- _Exercise directions_
Restate all of the entries exactly. Any picture in them should be skipped.

[Stored entries]
►

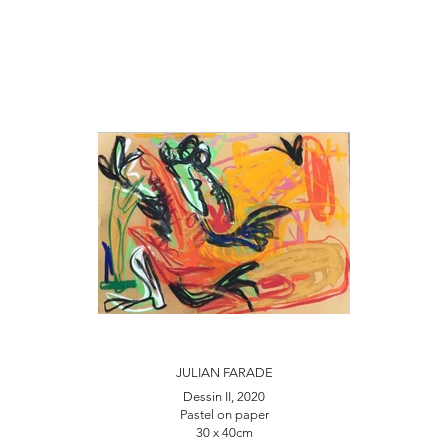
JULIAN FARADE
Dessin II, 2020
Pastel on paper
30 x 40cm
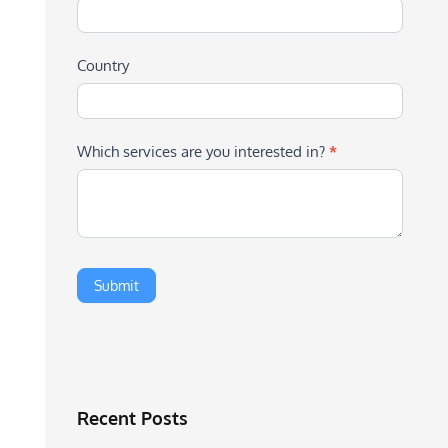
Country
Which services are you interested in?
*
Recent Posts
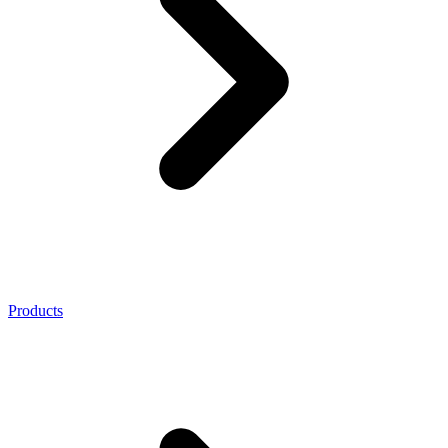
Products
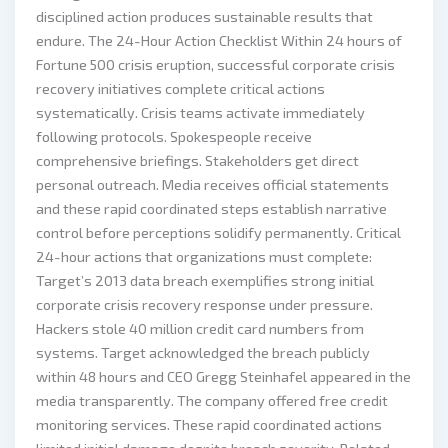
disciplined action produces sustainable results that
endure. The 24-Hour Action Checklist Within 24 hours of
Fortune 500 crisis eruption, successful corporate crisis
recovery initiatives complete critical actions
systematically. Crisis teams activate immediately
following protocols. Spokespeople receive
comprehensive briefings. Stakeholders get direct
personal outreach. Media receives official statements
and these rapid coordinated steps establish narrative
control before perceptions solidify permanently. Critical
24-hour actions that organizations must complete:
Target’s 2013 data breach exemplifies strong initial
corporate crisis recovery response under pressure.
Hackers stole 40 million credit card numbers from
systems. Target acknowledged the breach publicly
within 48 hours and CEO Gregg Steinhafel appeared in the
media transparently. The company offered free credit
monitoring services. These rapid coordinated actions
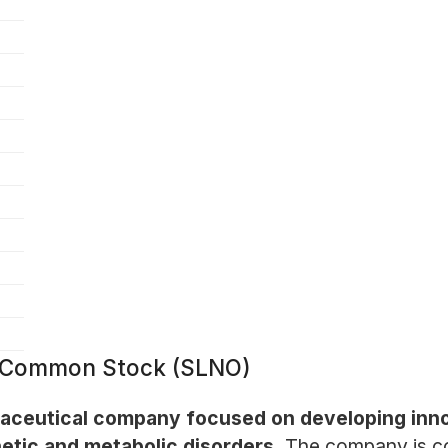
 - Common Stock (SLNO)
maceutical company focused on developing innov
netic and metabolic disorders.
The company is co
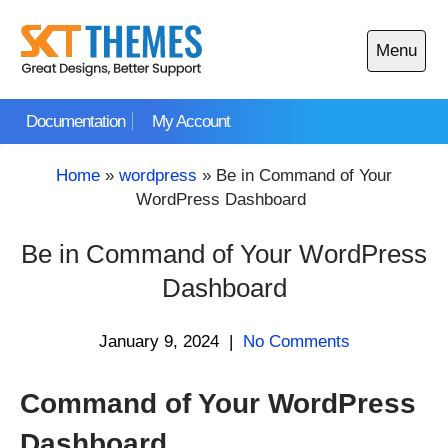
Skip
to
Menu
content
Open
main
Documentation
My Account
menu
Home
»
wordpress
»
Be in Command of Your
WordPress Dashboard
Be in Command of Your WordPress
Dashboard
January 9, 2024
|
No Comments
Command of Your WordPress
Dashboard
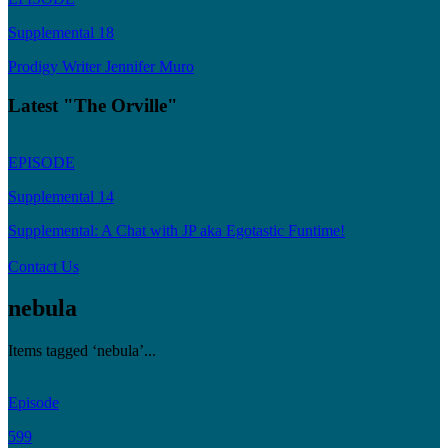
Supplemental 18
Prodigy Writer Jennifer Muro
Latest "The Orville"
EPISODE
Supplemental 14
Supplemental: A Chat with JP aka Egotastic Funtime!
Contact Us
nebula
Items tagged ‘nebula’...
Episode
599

◄

- _Finished exercise_
JULIAN FARADE
Dessin II, 2020
Pastel on paper
30 x 40cm
Country
Which services are you interested in?
*
Recent Posts
Products
disciplined action produces sustainable results that
endure. The 24-Hour Action Checklist Within 24 hours of
Fortune 500 crisis eruption, successful corporate crisis
recovery initiatives complete critical actions
systematically. Crisis teams activate immediately
following protocols. Spokespeople receive
comprehensive briefings. Stakeholders get direct
personal outreach. Media receives official statements
and these rapid coordinated steps establish narrative
control before perceptions solidify permanently. Critical
24-hour actions that organizations must complete:
Target’s 2013 data breach exemplifies strong initial
corporate crisis recovery response under pressure.
Hackers stole 40 million credit card numbers from
systems. Target acknowledged the breach publicly
within 48 hours and CEO Gregg Steinhafel appeared in the
media transparently. The company offered free credit
monitoring services. These rapid coordinated actions
 - Common Stock (SLNO)
maceutical company focused on developing innov
netic and metabolic disorders.
The company is co
Skip
to
Menu
content
Open
main
Documentation
My Account
menu
Home
»
wordpress
»
Be in Command of Your
WordPress Dashboard
Be in Command of Your WordPress
Dashboard
January 9, 2024
|
No Comments
Command of Your WordPress
Dashboard
Supplemental 18
Prodigy Writer Jennifer Muro
Latest "The Orville"
EPISODE
Supplemental 14
Supplemental: A Chat with JP aka Egotastic Funtime!
Contact Us
nebula
Items tagged ‘nebula’...
Episode
599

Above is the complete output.